UK Raises Alarm Over Global Sextortion Scams Doubles


Apr 29, 2024

An unprecedented alert has been issued to British teachers, warning of a surge in sextortion scams targeting teenagers. The National Crime Agency (NCA) issued the warning on Monday, highlighting the devastating impact of these scams on young people who are duped into sharing intimate photos.

Sextortion is a form of blackmail where criminals threaten to release nude or semi-nude photos of someone unless they pay a ransom. The number of global cases reported to the US National Centre for Missing and Exploited Children has doubled from 10,731 in 2022 to 26,718 in 2023, with a disproportionate number of victims being boys aged between 14 and 18.

Gangs based in West Africa and South-East Asia are targeting young people in English-speaking countries, including the UK, US, Australia, New Zealand, and Canada. They often pose as another young person on social media, then move to encrypted messaging apps and encourage victims to share intimate images.

The NCA’s Child Exploitation and Online Protection (CEOP) education team has issued guidance to teachers on spotting the signs of sextortion, supporting young people, and encouraging them to seek help. The guidance also includes advice for parents and carers on how to talk to children about sextortion and how to support them if they become a victim.

James Babbage, NCA Director-General for Threats, emphasized that sextortion causes immense stress and anguish, and in some cases, has led to young people taking their own lives.
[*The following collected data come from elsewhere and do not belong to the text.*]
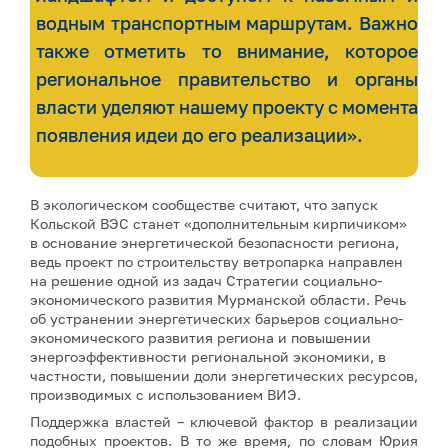
водным транспортным маршрутам. Важно
также отметить то внимание, которое
региональное правительство и органы
власти уделяют нашему проекту с момента
появления идеи до его реализации».
В экологическом сообществе считают, что запуск
Кольской ВЭС станет «дополнительным кирпичиком»
в основание энергетической безопасности региона,
ведь проект по строительству ветропарка направлен
на решение одной из задач Стратегии социально-
экономического развития Мурманской области. Речь
об устранении энергетических барьеров социально-
экономического развития региона и повышении
энергоэффективности региональной экономики, в
частности, повышении доли энергетических ресурсов,
производимых с использованием ВИЭ.
Поддержка властей – ключевой фактор в реализации
подобных проектов. В то же время, по словам Юрия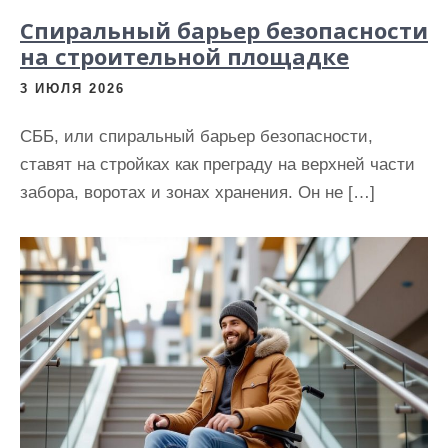
Спиральный барьер безопасности
на строительной площадке
3 ИЮЛЯ 2026
СББ, или спиральный барьер безопасности,
ставят на стройках как преграду на верхней части
забора, воротах и зонах хранения. Он не […]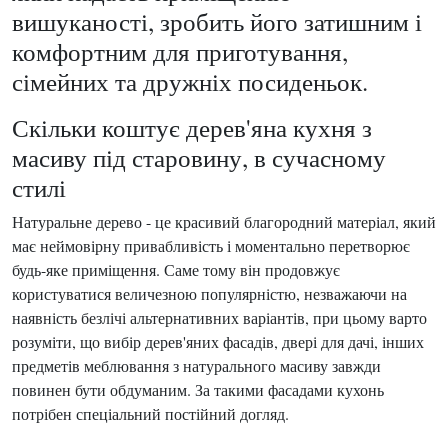
вишуканості, зробить його затишним і
комфортним для приготування,
сімейних та дружніх посиденьок.
Скільки коштує дерев'яна кухня з
масиву під старовину, в сучасному
стилі
Натуральне дерево - це красивий благородний матеріал, який
має неймовірну привабливість і моментально перетворює
будь-яке приміщення. Саме тому він продовжує
користуватися величезною популярністю, незважаючи на
наявність безлічі альтернативних варіантів, при цьому варто
розуміти, що вибір дерев'яних фасадів, двері для дачі, інших
предметів меблювання з натурального масиву завжди
повинен бути обдуманим. За такими фасадами кухонь
потрібен спеціальний постійний догляд.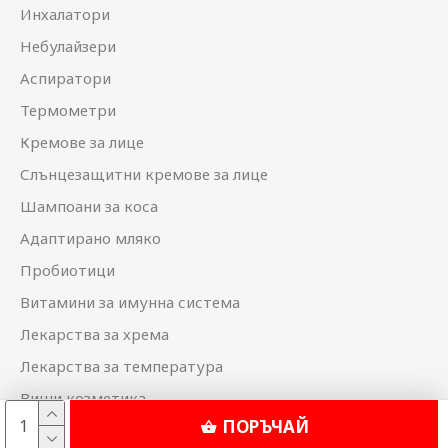
Инхалатори
Небулайзери
Аспиратори
Термометри
Кремове за лице
Слънцезащитни кремове за лице
Шампоани за коса
Адаптирано мляко
Пробиотици
Витамини за имунна система
Лекарства за хрема
Лекарства за температура
Виши козметика
ПОРЪЧАЙ
Bioderma козметика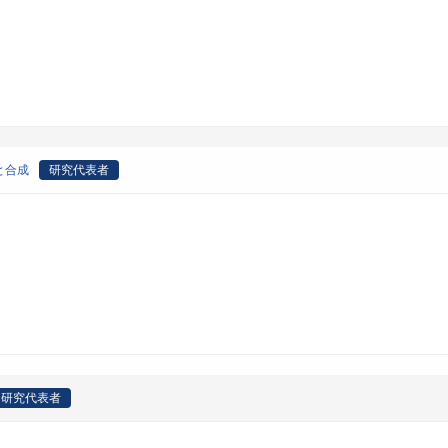
と合成
研究代表者
研究代表者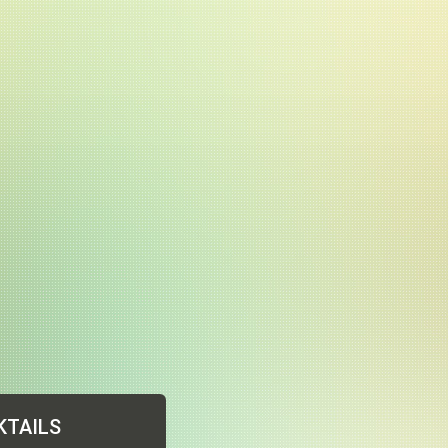
KTAILS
He stressed that victims are not to blame and that help and support are available.

Marie Smith, NCA Head of CEOP Education, noted that falling prey to these scams has a devastating impact on children’s lives and their families. She described the criminals as “extremely malicious” and “callous,” and emphasized the need for urgent action to protect young people.

Security Minister Tom Tugendhat warned that sextortion destroys lives and is often driven by highly sophisticated organized crime groups who exploit vulnerable people for profit. He urged technology companies to take responsibility for the safety of their users and implement stronger safeguards on their platforms. He also encouraged parents to talk to their children about their social media use and to be aware of the risks, even on sites that may seem safe.